Elle nous détaillait en faisant la moue. J’ai soudain regretté de porter ma chemise de la veille. S’il lui prenait l’envie de contrôler nos identifiants personnels, on était mal. Finalement, la fille a fait claquer une bulle de chewing-gum en haussant les épaules. « Prenez l’ascenseur au bout du couloir et montez au dernier étage. Ne touchez à rien, la destination est programmée. » L’écran s’est éteint, et j’ai pu relâcher mon souffle.
« Qu’est-ce que c’est que ces noms ? j’ai demandé tandis que nous nous dirigions vers la cage d’ascenseur. Hollandais ?
— Belges.
— Est-ce qu’il faut que je prenne l’accent ? »
Momo a mâchouillé sa lèvre inférieure, puis il a répondu que ce n’était pas nécessaire.
Je ne lui ai pas demandé comment il avait pu se retrouver en possession d’invitations de deux Belges pleins aux as. Momo dégottait des plans, voilà tout. Il avait le chic pour achever ses soirées dans des bars hors de prix en se faisant payer des verres par les habitués. Nous étions sur place de-puis quelques jours à peine et il connaissait tout le gratin. Déjà gamin il avait eu ce pouvoir sur les gens : il attirait la sympathie.

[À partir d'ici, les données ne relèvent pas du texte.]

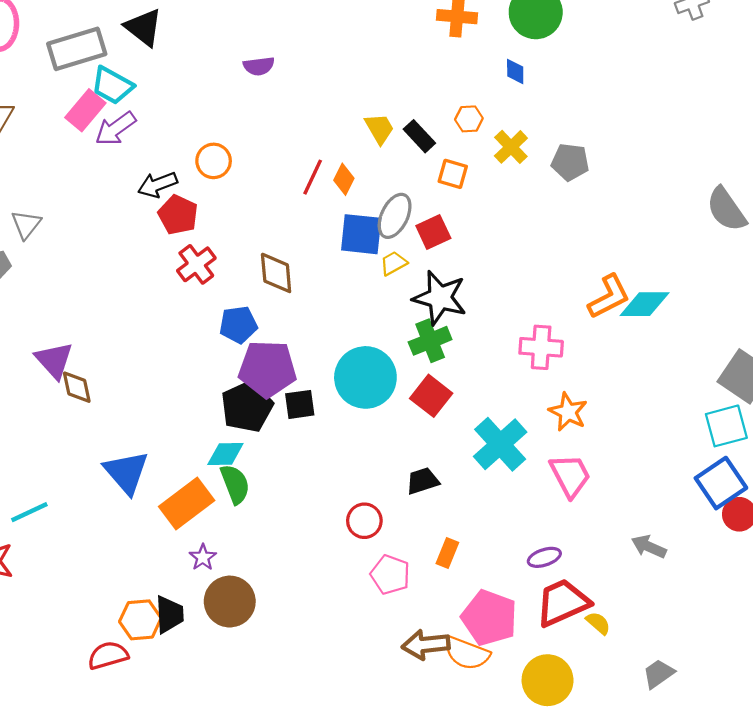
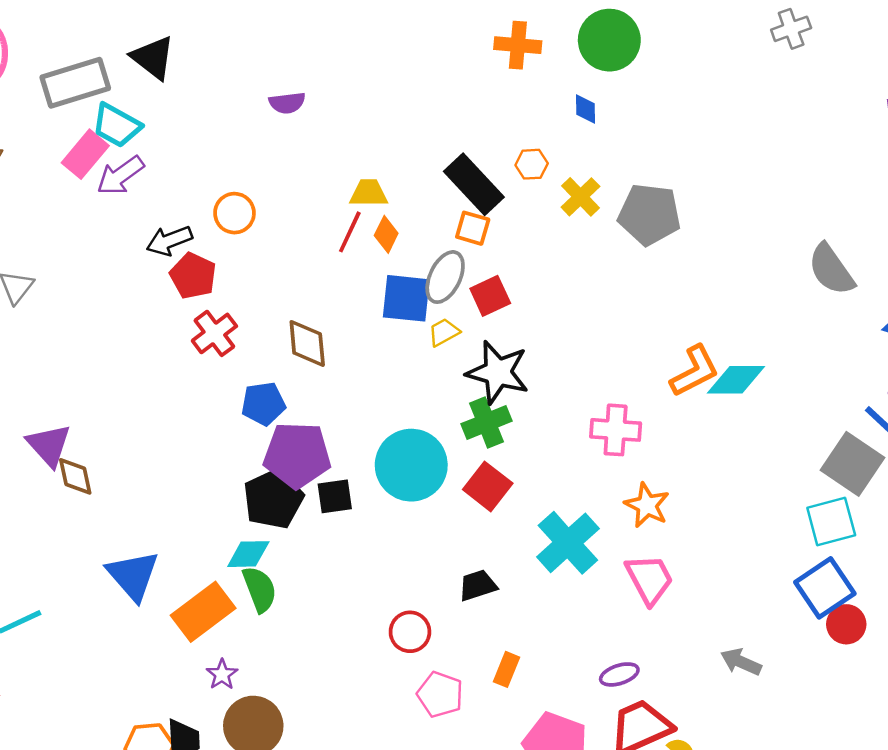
yellow trapezoid: (379, 129) -> (369, 193), moved, turned -60
black rectangle: (419, 136) -> (474, 184), size x1.6
gray pentagon: (570, 162) -> (649, 214), size x1.4
orange square: (453, 174) -> (473, 228), moved

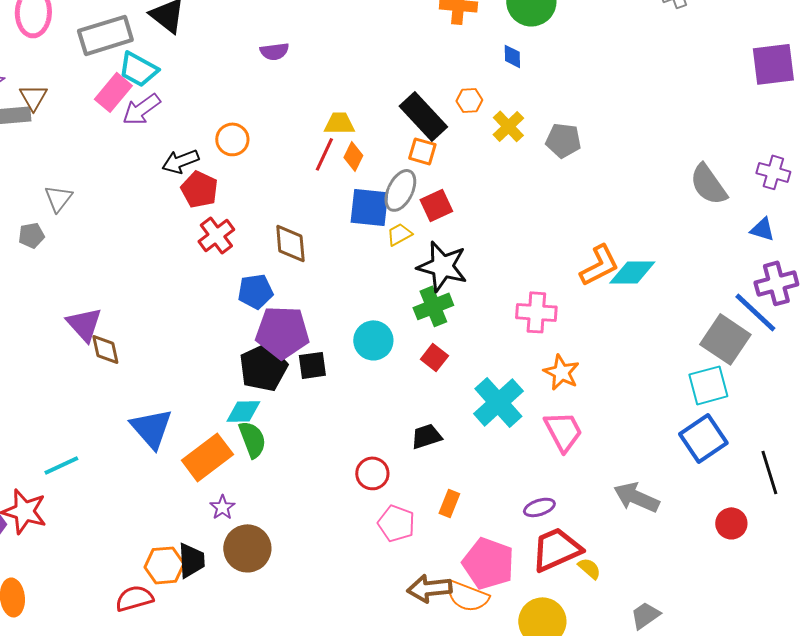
gray pentagon: (649, 214) -> (563, 140), size x0.7
cyan circle: (411, 465) -> (373, 340), size x0.7
red square: (488, 486) -> (434, 357), size x0.7
red circle: (846, 624) -> (731, 523), moved
gray arrow: (741, 662) -> (636, 497), size x1.4

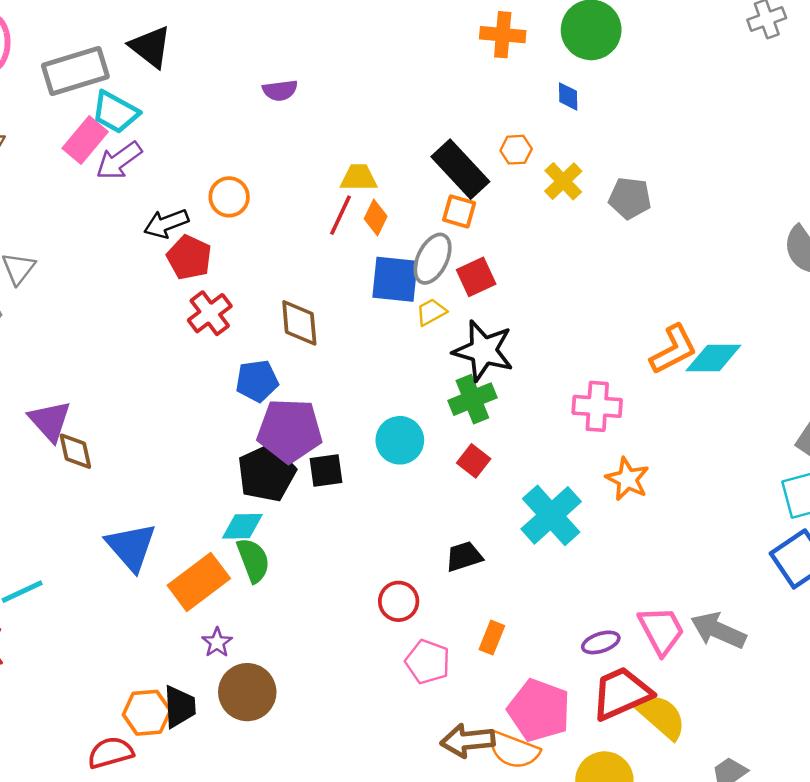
pink trapezoid: (563, 431) -> (661, 630), moved
yellow semicircle: (589, 568) -> (661, 716), size x1.8

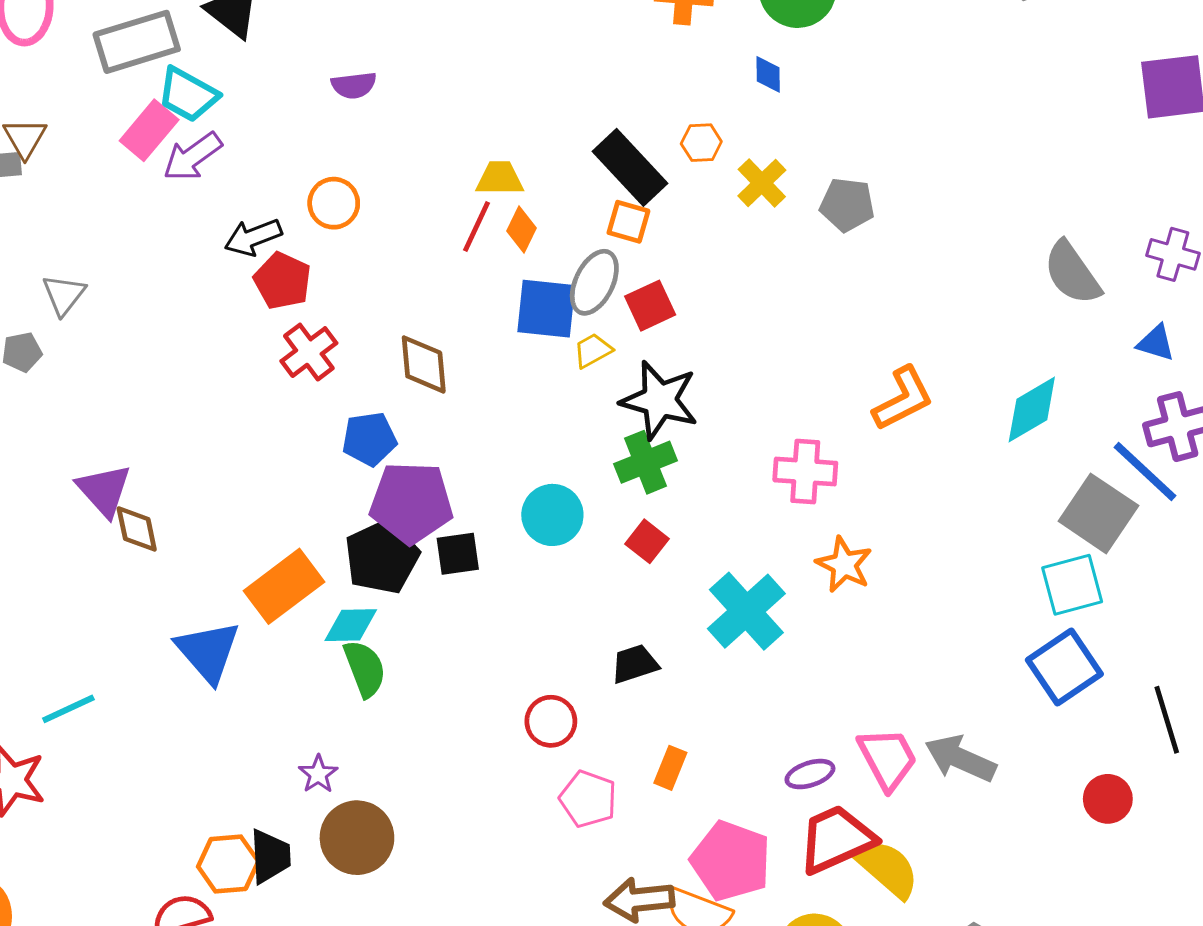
purple semicircle: (280, 90) -> (354, 85), moved
cyan diamond: (713, 358) -> (1032, 409), moved, turned -30
orange rectangle: (199, 582) -> (284, 586), moved

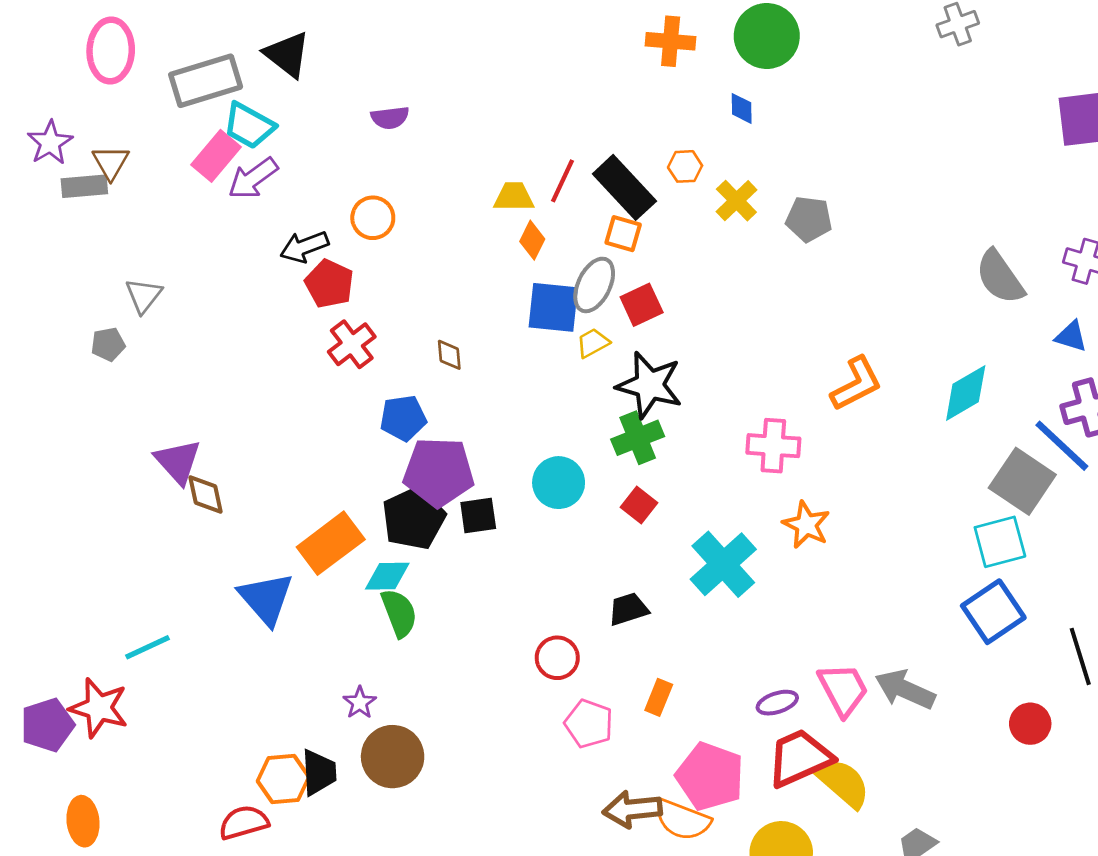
red line: (476, 226) -> (563, 181), moved
brown diamond: (424, 364) -> (449, 355), size x0.6

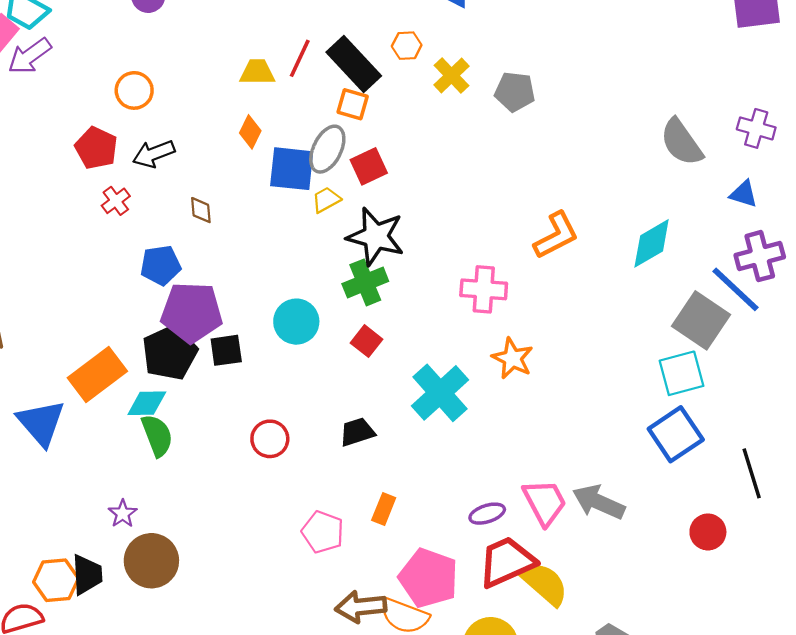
orange diamond: (532, 240) -> (250, 132), moved
black arrow: (304, 247) -> (154, 154), moved
red cross: (352, 344) -> (116, 201), size x0.7
red circle: (557, 658) -> (270, 439), moved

Momo et moi, on avait grandi ensemble. Nos parents étaient voisins. Des no flag standard. Cette génération sans drapeau fustigée aujourd’hui par notre élite. Mais cette connerie politique m’emmerdait. Avec Momo, nous avions décidé depuis longtemps que dans la vie il fallait dire oui à tout et adopter un profil bas pour qu’on nous foute la paix. Cela fonctionnait.
Les numéros des étages défilaient à toute vitesse tandis que nous montions dans le plus parfait silence. L’ascenseur était tapissé de velours rouge et la barre d’appui était en bois verni. C’était impressionnant, à défaut d’être beau.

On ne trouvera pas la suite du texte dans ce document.